Tlanti nodded. ‘That would make sense. Where would the Dricheans have kept such documents?’
‘In their base of operations. It looks like they occupied the southernmost tower. It’s the most intact.’
‘Do you have a plan?’
‘Of course I have a plan.’
‘What is it?’
‘Well...’ Gurbin hesitated, and at least had the good grace to look uncomfortable.
She shook her head, cutting off any continuation. ‘Let me see if I can pluck it out of your head. Your plan is basically to lie to me about having a plan until you actually have a plan.’
‘I thought you could only read animal minds.’
‘Isn’t man an animal?’
‘Don’t even joke about that. Do you have a better plan?’
‘Could we make him think you’re dead? Or otherwise unreachable?’
‘Not with the Fates. They will always be with me, and he will always know where they are. Which means he will always know where I am. And I’d rather not actually die just to put one over on Tomms.’
‘Tomms doesn’t own you, Gurbin.’
Gurbin sighed. ‘He does. I wish he didn’t, but...’
‘You could have always taken yourself out of ownership,’ Klegg grunted, drawing a thumb across his own throat. ‘Every slave at least has that option.’
‘Do you think I didn’t think of that? Do you really?’ Gurbin snorted. ‘You have no idea. I have no way out.’
‘There’s always a way.’
‘Unless the Fates block it.’
Wolfram barked a mirthless laugh. ‘The Fates? The hell with the Fates.’
‘I’m in hell with the Fates,’ Gurbin snapped. ‘They’re what keep me in this hell. Klegg would be right, if I had free will of my own. But I don’t.’
Tlanti couldn’t believe her ears. ‘Since when did you become a believer in the Fates?’

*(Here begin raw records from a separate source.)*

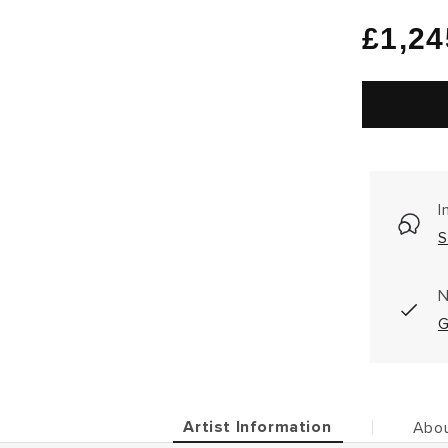
Regu
£1,24
price
I
S
N
G
Artist Information
Abou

‘Since they took me, and burrowed into me, and held me. Since the first day I tried to—’ He looked away, taking a breath. ‘Since the first day I tried to get out, and found I wasn’t in control of my own hands anymore. Since the first day my muscles refused to obey me no matter how hard I tried. Since the first day Tomms put those damn slug-things into me.’ He opened his shirt, revealing repulsive puckered scars on his chest. ‘Three in there and one in my head.’
Tlanti and the pirates drew back instinctively. ‘You mean... actual creatures?’
Gurbin nodded. ‘I call them the Fates because... well, because I don’t know what they actually are, but they’re the opposite of free will.’
‘That’s how he’s stopped you from getting away...?’
‘Yes.’
‘Can’t you... I mean, when you do that thing, where you walk through things. Can’t you just... leave them behind? Let them fall out of you?’
‘First thing you tried, wasn’t it?’ Wolfram said quietly. Gurbin only nodded.
‘Oh.’
‘They’re part of me now; they change with me. If I walk through something, they walk through it with me.’ He hesitated. ‘I’m sorry.’ And then he ran, bolting away from the edge, and into the undergrowth. In moments he was gone, with not even the rustling of plants to indicate a direction.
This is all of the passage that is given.